## PROBLEM DETAILS
Copy each line of the material beneath that holds the word "subtab".

::::

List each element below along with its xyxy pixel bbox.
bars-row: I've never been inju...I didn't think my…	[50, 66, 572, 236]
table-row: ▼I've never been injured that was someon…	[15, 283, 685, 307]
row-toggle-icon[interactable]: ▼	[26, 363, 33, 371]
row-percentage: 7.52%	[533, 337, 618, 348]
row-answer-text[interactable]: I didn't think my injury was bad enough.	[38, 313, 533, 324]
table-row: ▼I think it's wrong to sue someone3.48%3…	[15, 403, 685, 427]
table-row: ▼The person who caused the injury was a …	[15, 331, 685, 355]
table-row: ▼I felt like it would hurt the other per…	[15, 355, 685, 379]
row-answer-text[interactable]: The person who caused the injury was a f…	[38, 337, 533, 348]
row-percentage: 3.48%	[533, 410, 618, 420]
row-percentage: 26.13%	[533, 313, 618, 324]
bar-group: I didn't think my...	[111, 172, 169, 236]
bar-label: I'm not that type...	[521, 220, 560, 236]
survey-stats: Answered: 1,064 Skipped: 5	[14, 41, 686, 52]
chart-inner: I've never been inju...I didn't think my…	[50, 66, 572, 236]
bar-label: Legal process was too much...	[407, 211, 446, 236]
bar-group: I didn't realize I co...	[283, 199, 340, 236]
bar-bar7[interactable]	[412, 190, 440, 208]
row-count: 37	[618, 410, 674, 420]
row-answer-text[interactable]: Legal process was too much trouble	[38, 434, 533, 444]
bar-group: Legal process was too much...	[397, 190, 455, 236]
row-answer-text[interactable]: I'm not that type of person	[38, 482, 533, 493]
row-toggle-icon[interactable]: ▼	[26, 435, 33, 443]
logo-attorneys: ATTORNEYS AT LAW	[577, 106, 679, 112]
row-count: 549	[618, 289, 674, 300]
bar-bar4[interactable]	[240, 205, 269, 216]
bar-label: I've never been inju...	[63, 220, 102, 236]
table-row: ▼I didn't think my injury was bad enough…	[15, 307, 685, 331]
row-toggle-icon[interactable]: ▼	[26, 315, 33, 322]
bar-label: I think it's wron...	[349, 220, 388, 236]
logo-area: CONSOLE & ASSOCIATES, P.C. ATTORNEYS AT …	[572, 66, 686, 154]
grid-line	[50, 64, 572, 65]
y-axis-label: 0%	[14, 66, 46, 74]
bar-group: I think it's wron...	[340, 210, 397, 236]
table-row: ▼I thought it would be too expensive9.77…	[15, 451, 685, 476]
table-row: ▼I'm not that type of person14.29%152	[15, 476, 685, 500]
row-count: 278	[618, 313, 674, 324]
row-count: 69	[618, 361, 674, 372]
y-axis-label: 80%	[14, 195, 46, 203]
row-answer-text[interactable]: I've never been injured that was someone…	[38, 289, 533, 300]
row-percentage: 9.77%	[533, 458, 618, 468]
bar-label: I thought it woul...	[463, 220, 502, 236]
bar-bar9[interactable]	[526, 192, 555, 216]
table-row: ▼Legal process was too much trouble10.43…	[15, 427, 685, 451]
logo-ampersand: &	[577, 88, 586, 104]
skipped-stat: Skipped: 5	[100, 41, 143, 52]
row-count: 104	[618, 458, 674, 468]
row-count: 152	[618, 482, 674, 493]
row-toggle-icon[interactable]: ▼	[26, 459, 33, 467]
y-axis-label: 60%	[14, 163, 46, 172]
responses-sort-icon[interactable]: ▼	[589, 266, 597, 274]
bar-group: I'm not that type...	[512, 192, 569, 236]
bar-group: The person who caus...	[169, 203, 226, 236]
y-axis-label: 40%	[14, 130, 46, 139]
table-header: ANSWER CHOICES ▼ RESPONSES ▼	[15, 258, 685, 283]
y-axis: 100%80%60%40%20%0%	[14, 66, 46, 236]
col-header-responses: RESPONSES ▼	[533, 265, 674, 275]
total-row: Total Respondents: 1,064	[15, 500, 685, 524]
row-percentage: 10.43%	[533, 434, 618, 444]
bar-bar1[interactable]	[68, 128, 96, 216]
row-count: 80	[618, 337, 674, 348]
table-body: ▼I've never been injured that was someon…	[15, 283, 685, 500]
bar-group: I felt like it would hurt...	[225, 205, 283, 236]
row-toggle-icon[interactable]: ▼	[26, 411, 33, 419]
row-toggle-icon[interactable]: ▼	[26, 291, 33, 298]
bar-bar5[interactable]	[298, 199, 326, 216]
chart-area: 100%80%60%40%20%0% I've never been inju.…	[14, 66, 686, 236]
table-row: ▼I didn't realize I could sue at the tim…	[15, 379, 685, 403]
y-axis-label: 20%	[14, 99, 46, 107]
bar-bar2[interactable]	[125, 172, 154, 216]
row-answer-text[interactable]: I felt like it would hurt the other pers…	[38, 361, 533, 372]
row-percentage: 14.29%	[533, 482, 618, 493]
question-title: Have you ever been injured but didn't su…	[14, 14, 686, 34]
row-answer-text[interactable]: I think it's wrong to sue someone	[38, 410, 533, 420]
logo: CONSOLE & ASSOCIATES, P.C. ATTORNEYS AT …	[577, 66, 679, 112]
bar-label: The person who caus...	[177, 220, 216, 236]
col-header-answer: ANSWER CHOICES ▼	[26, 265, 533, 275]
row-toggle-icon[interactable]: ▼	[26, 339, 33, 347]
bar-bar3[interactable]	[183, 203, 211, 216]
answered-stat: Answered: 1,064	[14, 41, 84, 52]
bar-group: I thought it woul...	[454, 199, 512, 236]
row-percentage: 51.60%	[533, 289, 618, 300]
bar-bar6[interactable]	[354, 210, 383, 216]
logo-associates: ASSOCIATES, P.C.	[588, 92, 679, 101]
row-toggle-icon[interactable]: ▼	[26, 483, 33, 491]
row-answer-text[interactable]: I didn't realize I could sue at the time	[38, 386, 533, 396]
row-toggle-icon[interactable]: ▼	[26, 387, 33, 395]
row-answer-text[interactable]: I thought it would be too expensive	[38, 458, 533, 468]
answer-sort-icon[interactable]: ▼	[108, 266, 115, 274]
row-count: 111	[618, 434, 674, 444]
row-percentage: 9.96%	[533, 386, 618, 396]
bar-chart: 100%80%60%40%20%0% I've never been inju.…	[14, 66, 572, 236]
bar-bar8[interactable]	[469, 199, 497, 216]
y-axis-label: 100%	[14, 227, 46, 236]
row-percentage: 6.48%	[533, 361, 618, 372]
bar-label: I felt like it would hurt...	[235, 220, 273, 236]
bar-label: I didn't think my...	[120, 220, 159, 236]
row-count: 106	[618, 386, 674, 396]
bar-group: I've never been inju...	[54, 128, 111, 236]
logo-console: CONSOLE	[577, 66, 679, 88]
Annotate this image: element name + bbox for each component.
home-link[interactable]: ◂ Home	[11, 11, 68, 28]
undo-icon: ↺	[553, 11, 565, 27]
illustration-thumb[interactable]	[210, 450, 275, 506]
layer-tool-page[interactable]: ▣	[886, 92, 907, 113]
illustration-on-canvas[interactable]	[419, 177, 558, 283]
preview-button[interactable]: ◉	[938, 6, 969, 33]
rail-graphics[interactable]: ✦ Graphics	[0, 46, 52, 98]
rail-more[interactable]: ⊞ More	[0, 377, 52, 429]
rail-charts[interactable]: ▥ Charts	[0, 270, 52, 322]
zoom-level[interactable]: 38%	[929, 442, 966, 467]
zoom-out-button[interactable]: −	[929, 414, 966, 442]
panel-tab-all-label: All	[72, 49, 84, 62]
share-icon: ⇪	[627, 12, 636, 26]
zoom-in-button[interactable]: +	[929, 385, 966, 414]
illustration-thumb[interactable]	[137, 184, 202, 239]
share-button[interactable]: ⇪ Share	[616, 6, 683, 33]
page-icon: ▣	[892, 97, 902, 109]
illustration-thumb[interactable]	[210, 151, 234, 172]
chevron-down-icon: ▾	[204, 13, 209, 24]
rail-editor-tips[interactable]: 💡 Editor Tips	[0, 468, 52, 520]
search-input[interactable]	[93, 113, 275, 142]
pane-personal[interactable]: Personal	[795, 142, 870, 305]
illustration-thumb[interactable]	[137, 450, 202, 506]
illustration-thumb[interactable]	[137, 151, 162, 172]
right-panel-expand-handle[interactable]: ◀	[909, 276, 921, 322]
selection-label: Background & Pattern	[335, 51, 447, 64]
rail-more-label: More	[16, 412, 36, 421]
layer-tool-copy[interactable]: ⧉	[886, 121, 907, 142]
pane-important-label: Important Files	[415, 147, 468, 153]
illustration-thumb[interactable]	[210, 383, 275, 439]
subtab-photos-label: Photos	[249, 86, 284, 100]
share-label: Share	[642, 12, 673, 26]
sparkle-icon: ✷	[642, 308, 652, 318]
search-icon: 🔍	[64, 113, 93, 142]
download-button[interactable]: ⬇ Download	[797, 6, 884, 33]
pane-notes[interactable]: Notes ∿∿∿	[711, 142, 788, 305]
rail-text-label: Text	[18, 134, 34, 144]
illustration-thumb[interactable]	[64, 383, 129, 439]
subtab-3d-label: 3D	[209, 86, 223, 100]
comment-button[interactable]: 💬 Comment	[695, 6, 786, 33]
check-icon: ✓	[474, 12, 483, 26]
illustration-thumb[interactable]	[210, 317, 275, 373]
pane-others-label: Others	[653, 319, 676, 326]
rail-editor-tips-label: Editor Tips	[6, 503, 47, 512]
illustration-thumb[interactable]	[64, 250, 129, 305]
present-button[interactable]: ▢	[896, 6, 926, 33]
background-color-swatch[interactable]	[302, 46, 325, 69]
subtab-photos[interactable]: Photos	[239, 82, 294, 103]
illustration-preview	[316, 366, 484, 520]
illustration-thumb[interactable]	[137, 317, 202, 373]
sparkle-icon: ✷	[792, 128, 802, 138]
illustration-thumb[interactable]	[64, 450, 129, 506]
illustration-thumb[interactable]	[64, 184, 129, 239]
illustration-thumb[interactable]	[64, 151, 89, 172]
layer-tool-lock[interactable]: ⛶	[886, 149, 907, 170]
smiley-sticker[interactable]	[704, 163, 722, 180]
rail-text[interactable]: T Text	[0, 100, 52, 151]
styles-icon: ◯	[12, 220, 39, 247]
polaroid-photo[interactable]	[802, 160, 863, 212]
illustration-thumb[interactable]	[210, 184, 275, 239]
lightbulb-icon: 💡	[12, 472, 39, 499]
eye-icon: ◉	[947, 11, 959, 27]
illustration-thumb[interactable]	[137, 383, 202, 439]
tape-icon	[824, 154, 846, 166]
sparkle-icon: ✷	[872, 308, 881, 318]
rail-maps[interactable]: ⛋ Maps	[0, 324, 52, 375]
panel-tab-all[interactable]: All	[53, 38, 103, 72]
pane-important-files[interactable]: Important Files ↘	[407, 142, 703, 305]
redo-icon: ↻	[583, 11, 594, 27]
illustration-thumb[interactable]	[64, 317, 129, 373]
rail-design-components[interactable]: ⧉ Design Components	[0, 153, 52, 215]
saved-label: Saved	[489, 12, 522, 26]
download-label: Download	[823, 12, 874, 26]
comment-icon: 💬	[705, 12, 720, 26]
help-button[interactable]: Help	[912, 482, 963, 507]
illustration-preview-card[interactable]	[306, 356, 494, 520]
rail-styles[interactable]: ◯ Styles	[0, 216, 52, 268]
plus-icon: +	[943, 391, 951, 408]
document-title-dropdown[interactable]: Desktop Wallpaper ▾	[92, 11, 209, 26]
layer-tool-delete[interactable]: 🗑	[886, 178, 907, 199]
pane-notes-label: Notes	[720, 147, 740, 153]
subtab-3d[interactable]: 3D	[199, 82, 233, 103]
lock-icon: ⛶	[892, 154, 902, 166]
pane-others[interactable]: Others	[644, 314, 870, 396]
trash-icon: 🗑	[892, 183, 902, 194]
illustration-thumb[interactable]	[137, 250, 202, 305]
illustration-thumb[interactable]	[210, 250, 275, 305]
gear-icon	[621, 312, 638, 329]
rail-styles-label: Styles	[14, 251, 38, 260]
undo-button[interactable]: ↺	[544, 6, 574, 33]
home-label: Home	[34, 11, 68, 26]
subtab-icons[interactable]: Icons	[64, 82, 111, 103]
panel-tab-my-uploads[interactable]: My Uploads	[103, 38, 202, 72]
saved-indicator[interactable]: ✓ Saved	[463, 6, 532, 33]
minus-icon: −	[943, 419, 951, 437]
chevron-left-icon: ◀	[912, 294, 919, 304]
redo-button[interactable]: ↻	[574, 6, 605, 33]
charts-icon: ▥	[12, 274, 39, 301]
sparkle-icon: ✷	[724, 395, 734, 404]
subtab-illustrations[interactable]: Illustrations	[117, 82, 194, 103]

::::

## REPLY
subtab-photos-label: Photos	[249, 86, 284, 100]
subtab-3d-label: 3D	[209, 86, 223, 100]
subtab-photos[interactable]: Photos	[239, 82, 294, 103]
subtab-3d[interactable]: 3D	[199, 82, 233, 103]
subtab-icons[interactable]: Icons	[64, 82, 111, 103]
subtab-illustrations[interactable]: Illustrations	[117, 82, 194, 103]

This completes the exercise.